Even structured data can be messy
Data can take many forms. One type typically relied upon by Knowledge Workers is unstructured data. This is data such as the free text of contracts, emails, and letters. AI is oft correctly touted as the workhorse which can help turn these heaps of uncategorised, unstructured, words-based data into something a little more analysable – thus reducing the mundane aspects of a Knowledge Worker’s day-to-day and allowing them to focus on adding value rather than reading stacks of contracts.
However, even structured data can be messy. This messiness doesn’t just stop more sophisticated use of that data – for example, to trigger automated workflows or automated reasoning. It can stop it being used at all. That’s because, if they don’t think about IA before AI, enterprises end up spending time and money on cleaning and trying to understand and ultimately use the data produced by AI.
This is because words are messy and there are many ways to describe the same thing. One simple example might be: one team using AI to classify a document classification as a “Share Purchase Agreements” and another labelling it as a “SPA”. While others might use “Stock Purchase Agreement”, “Securities Purchase Agreement”, or “Acquisition Purchase Agreement” as labels.

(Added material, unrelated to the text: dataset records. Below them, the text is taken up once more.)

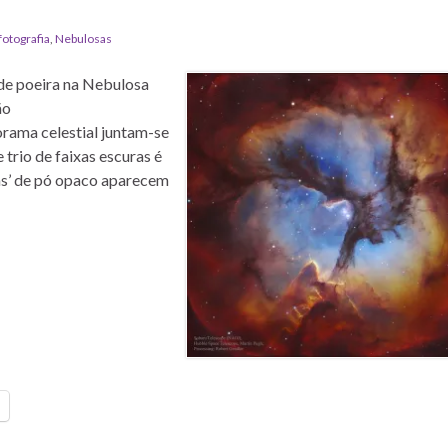
fotografia
,
Nebulosas
de poeira na Nebulosa
ão
orama celestial juntam-se
 trio de faixas escuras é
as’ de pó opaco aparecem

Not only do these labels take different forms – there’s also no guarantee that all of the different people working on these projects across the enterprise are aligned in the meaning of these concepts.
This presents a problem down the road if an enterprise is trying to harness all this data to make enterprise-wide data-driven decisions.

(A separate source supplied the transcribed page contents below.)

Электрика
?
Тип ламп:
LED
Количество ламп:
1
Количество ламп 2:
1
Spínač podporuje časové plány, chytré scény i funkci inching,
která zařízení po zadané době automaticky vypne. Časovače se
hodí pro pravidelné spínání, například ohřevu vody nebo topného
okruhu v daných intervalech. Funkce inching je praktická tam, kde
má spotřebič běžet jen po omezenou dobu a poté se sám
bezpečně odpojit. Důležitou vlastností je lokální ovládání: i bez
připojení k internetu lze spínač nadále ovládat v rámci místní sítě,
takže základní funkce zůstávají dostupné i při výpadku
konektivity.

How can they be sure that all these different labels are all referring to the same “thing” or concept? And even if they can be sure that they’re referring to the same thing, they’ll still need to pay someone to make sure this is the case and then take the time to clean up the data and make all the labels the same. And then of course repeat this across all the other metadata across the enterprise. It’s no wonder it’s commonly said that data scientists spend most of their time wrangling data.
The simple fact is, a multitude of different labels, which potentially differ in both form and meaning, represent walls which fragment an enterprise’s data and create information silos. And it’s this fragmentation that provides one of the reasons for why IA must come before AI. Without a cohesive IA strategy that binds AI projects under a single common language, the potential offered by AI and the data it produces is limited to a context-by-context single-use affair, never to be re-used again.
IA before AI
To harness the full potential of AI, enterprises need to see the data AI uses and produces as an architectural system that needs to be designed and managed just as much as the technology that creates it and moves it around.

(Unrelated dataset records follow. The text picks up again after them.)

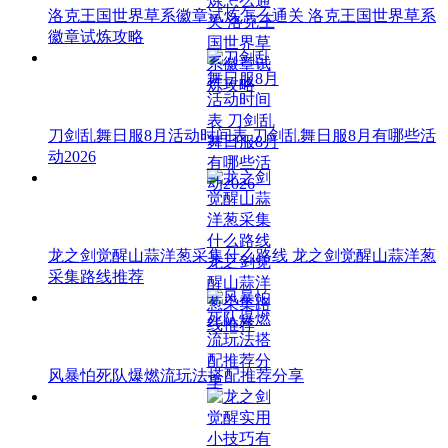
洛克王国世界草系徽章试炼怎么通关 洛克王国世界草系
徽章试炼攻略
刀剑乱舞日服8月活动时间表 刀剑乱舞日服8月有哪些活
动2026
龙之剑觉醒山蒜洋葱采集什么路线 龙之剑觉醒山蒜洋葱
采集路线推荐
风暴怕死队爆燃流玩法搭配推荐分享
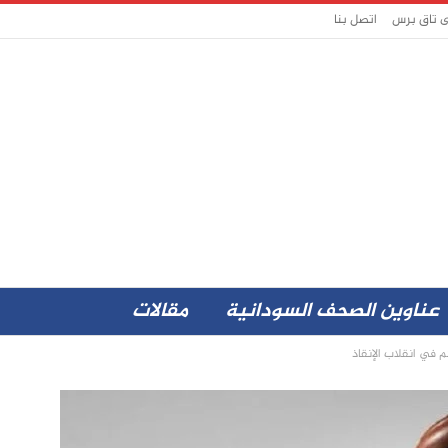
ى تاق برس
اتصل بنا
عناوين الصحف السودانية
مقالات
 في انقلاب الإنقاذ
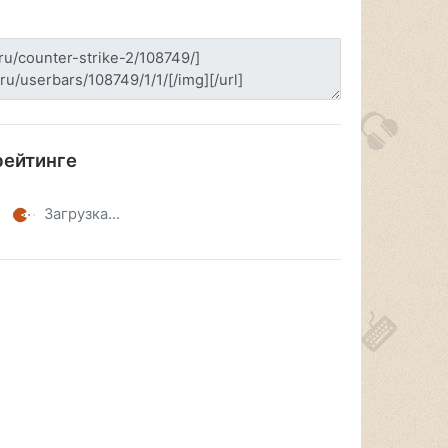
рейтинге
Загрузка...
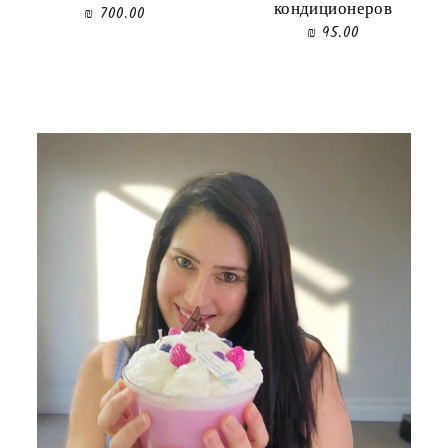
кондиционеров
700.00 ₪
95.00 ₪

They need to recognise that structure and categorisation is not an end in and of itself. They need to go beyond asking “is it structured?” and start asking “how should it be structured? What is that structure for? What systems does this information need to talk to? How is that information represented there? And how does this system as a whole help my colleagues and my customers do what they need to do?”
An example is helpful here to show why these questions matter. Imagine if you do business with a company called International Widget Corporation and thus have a variety of data within your enterprise related to your dealings with International Widget Corporation.
If that company name is structured well, then you will be able to link to other databases both inside and outside of the organisation and use that structure to infer further information such as industrial sector. But if it’s not structured well and takes more of a free text approach – where the data is alternately labelled as “International Widget Corporation”, “IWC”, or “Intl Widget Corp.” – not only is there no way of easily linking to other databases, but you might not be able to find all the documents in the first place.
It is only by asking these questions that enterprises can free AI to reach its full potential and produce data which can be consolidated, used, and reused, to create insights that can be trusted and stretch over time and across the whole organisation. Having an IA strategy on how to collect, organise, maintain, and consistently structure your content – unsexy as it is – is key to making this happen.
If organisations who have been banging their heads against the wall for several years trying to get AI to “work properly” adopt the mantra “IA before AI”, they will find that AI actually can deliver the magic they are after.